Communication compression is a common technique in distributed optimization that can alleviate communication overhead by transmitting compressed gradients and model parameters. However, compression can introduce information distortion, which slows down convergence and incurs more communication rounds to achieve desired solutions. Given the trade-off between lower per-round communication costs and additional rounds of communication, it is unclear whether communication compression reduces the total communication cost. This paper explores the conditions under which unbiased compression, a widely used form of compression, can reduce the total communication cost, as well as the extent to which it can do so. To this end, we present the first theoretical formulation for characterizing the total communication cost in distributed optimization with communication compression. We demonstrate that unbiased compression alone does not necessarily save the total communication cost, but this outcome can be achieved if the compressors used by all workers are further assumed independent. We establish lower bounds on the communication rounds required by algorithms using independent unbiased compressors to minimize smooth convex functions, and show that these lower bounds are tight by refining the analysis for ADIANA. Our results reveal that using independent unbiased compression can reduce the total communication cost by a factor of up to $\Theta(\sqrt{\min\{n, \kappa\}})$, where $n$ is the number of workers and $\kappa$ is the condition number of the functions being minimized. These theoretical findings are supported by experimental results.

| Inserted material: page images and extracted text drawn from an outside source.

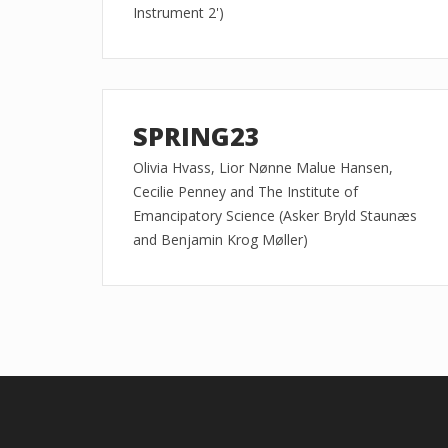
Instrument 2')
SPRING23
Olivia Hvass, Lior Nønne Malue Hansen,
Cecilie Penney and The Institute of
Emancipatory Science (Asker Bryld Staunæs
and Benjamin Krog Møller)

翻译：通信压缩是分布式优化中常用的一种技术，通过传输压缩后的梯度和模型参数来降低通信开销。然而，压缩会引入信息失真，从而减缓收敛速度，并需要更多通信轮次才能达到期望解。考虑到每轮通信成本降低与额外通信轮次之间的权衡，通信压缩是否能够减少总通信成本尚不明确。本文探讨了无偏压缩（一种广泛使用的压缩形式）在何种条件下能够降低总通信成本，以及其降低的程度。为此，我们首次提出了一种理论框架，用于刻画带有通信压缩的分布式优化中的总通信成本。我们证明，单独使用无偏压缩并不一定能节省总通信成本，但如果所有工作者使用的压缩器进一步被假设为独立，则可以实现这一目标。我们建立了使用独立无偏压缩器的算法最小化光滑凸函数所需通信轮次的下界，并通过改进ADIANA的分析表明这些下界是紧的。我们的结果表明，使用独立无偏压缩可以将总通信成本降低最多$\Theta(\sqrt{\min\{n, \kappa\}})$倍，其中$n$是工作者数量，$\kappa$是被最小化函数的条件数。这些理论发现得到了实验结果的支撑。